Americans Run to Mexico for Baby Formula — They’ve Got Plenty

Parents desperate for baby formula in the middle of the shocking U.S. shortage have a place to go where high-demand brands are in full supply — Mexico. Border dwellers are able to bring a limited supply back across of products missing from American store shelves.

What U.S. parents find is that stores in Mexico are fully stocked with name-brand baby formula.

There is a steady stream of customers crossing the border into Tijuana looking for formula, and it’s a boon for Mexican retailers. Calimax stores report sales surging 19%, and management says they welcome the influx of U.S. shoppers.

Those in Southern California taking this route are advised by local health care providers to be wary of brands that are not sold in the U.S. and FDA approved.

U.S. Customs and Border Protection officials say there is no issue with travelers bringing baby formula back across the border for personal use. The formula must be declared to a CBP officer and larger quantities than would be normally expected have to be explained.
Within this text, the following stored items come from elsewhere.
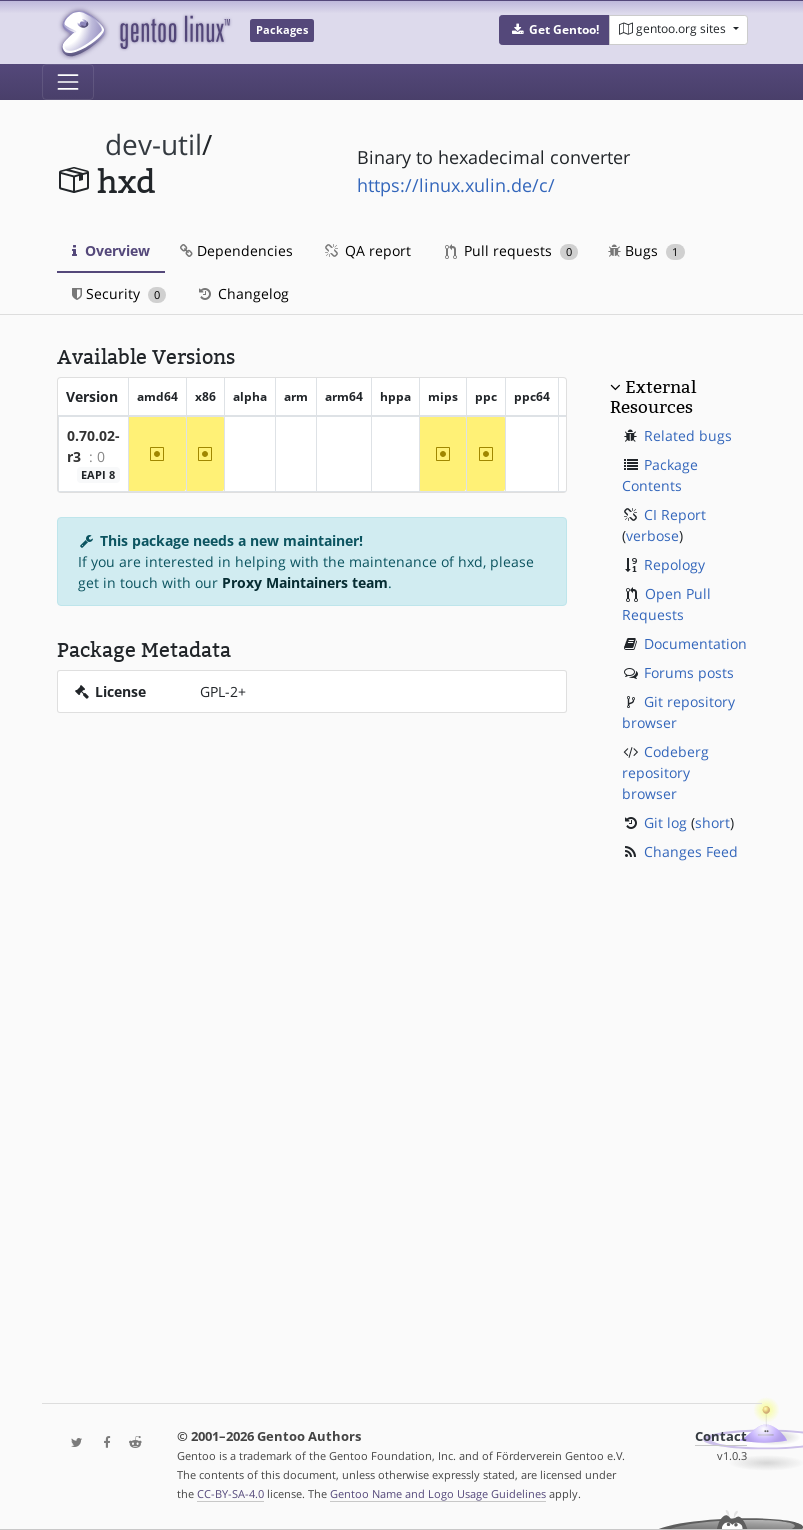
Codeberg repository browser (665, 772)
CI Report (675, 514)
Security (119, 293)
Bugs (646, 250)
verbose (652, 535)
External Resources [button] (653, 397)
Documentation (695, 643)
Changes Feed (691, 851)
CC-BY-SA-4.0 (230, 1493)
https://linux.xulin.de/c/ (456, 185)
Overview (111, 250)
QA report (367, 250)
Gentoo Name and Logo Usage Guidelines (438, 1493)
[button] (554, 30)
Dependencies (236, 250)
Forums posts (689, 672)
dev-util (153, 144)
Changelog (242, 293)
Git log (665, 822)
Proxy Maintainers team (305, 582)
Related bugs (688, 435)
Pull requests (512, 250)
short (712, 822)
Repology (674, 564)
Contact (721, 1436)
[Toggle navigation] (68, 82)
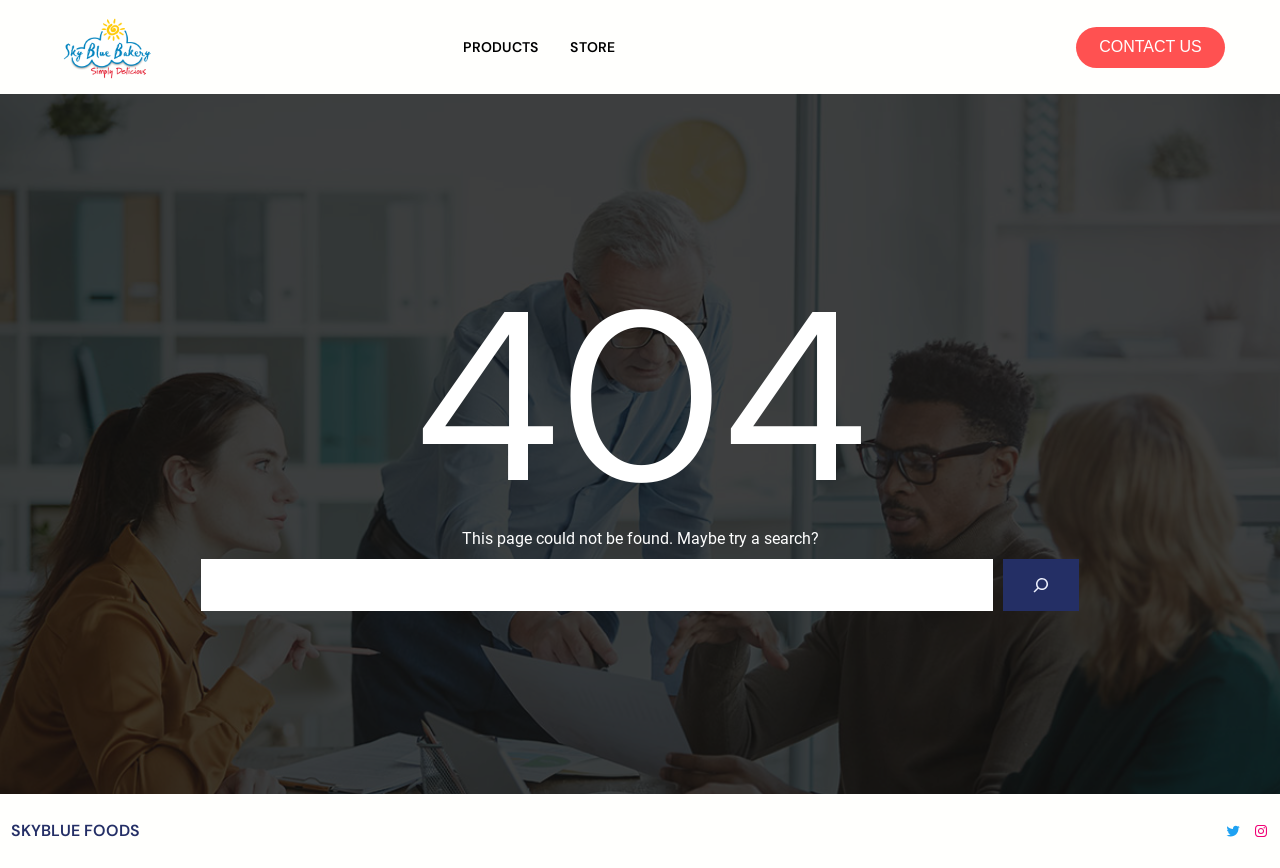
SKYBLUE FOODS (75, 830)
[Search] (1041, 585)
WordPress (711, 830)
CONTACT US (1150, 46)
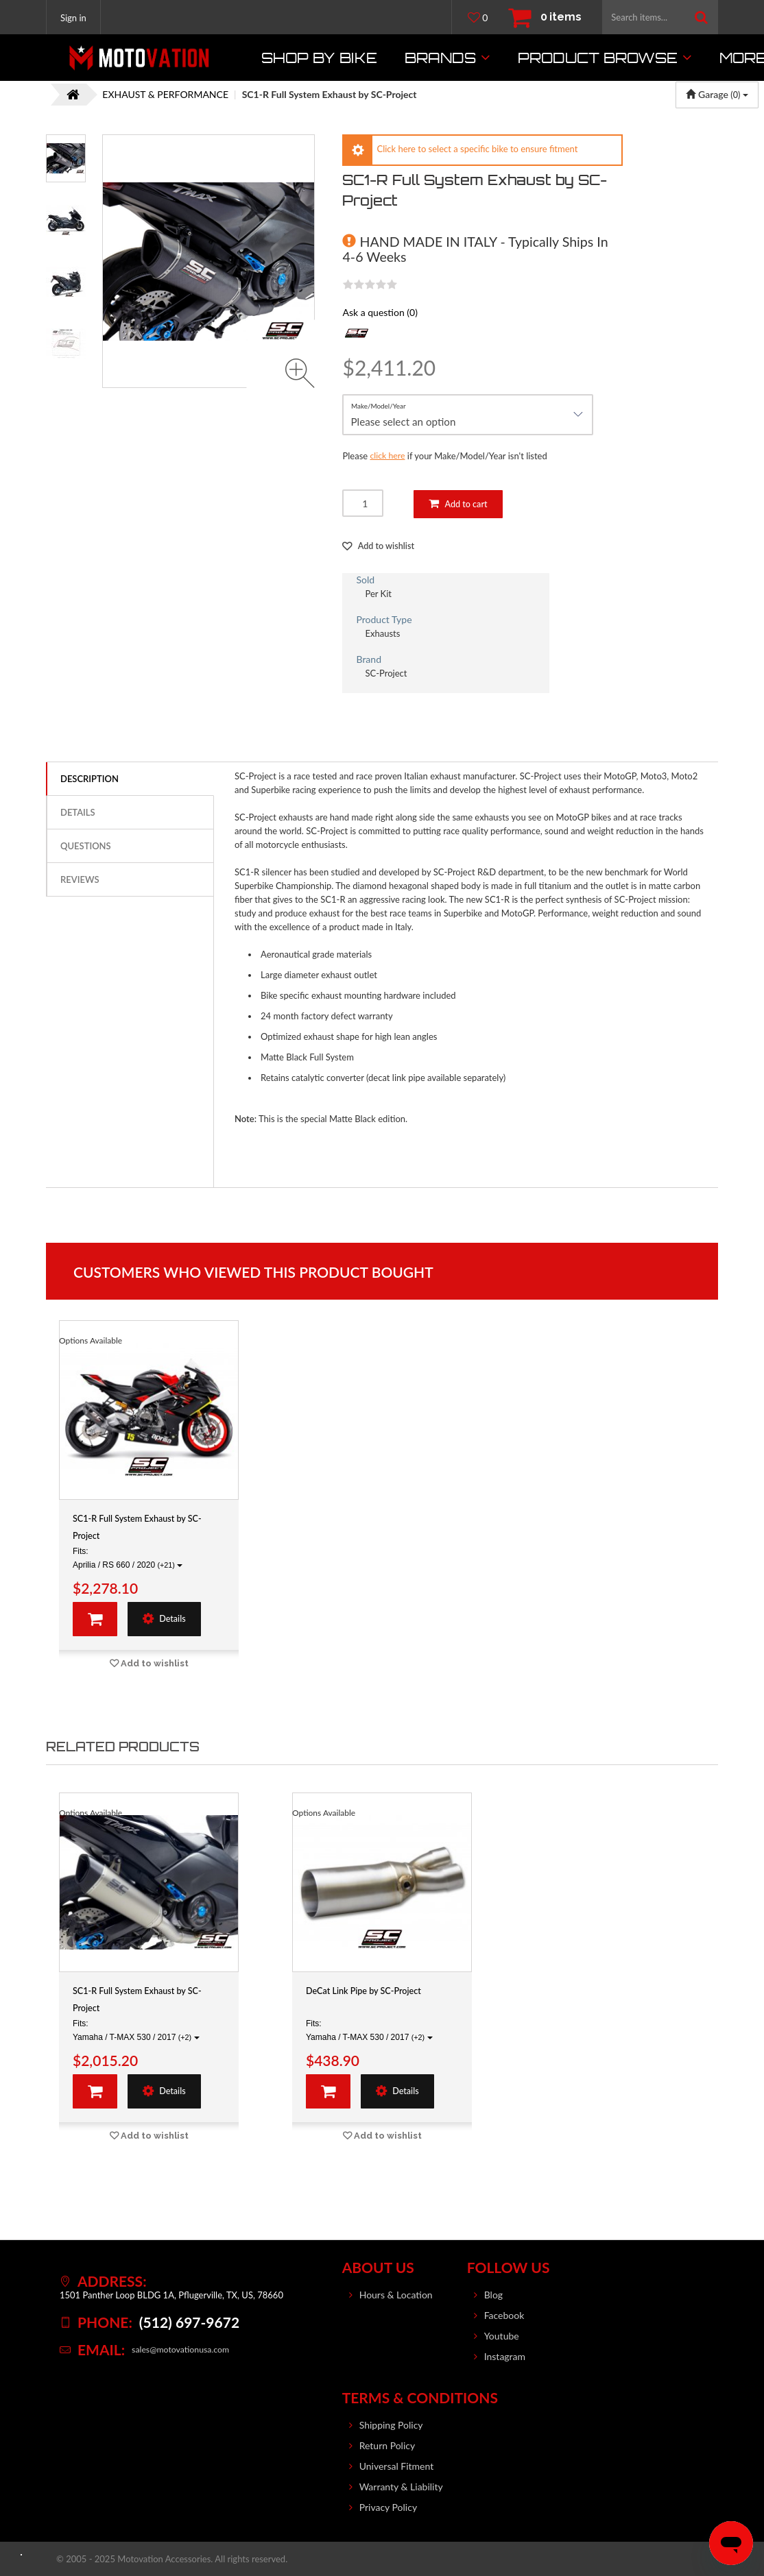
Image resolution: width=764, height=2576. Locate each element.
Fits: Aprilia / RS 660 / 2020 (127, 1558)
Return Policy (387, 2445)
The supply shortage came after the closure of Abbott Nutrition’s manufacturing plant in Sturgis, Michigan, in February. Four infants were infected with a rare bacterial virus after consuming products from the facility, and two died.

Three of the infants had Cronobacter sakazakii infections and one had Salmonella newport. The FDA says the former, which may cause dangerous sepsis infections or meningitis, may have contributed to two of the infants’ deaths.

Recalls for several kinds of Similac, Alimentum, and EleCare powdered formulas were then issued as well as a specialty liquid formula.

The Justice Department complaint alleges unsanitary conditions at the Michigan plant. Inspectors found five samples at the plant containing Cronobacter sakazakii, though a genetic match between the specific samples found and the infant’s infections was not established.

Having two companies responsible for 80% of the nation’s supply clearly is a problem seeking a solution. The closure of one plant should not create such a shortage of a commonly used and essential product. Mexican stores are a temporary fix for some, but a more permanent solution is needed.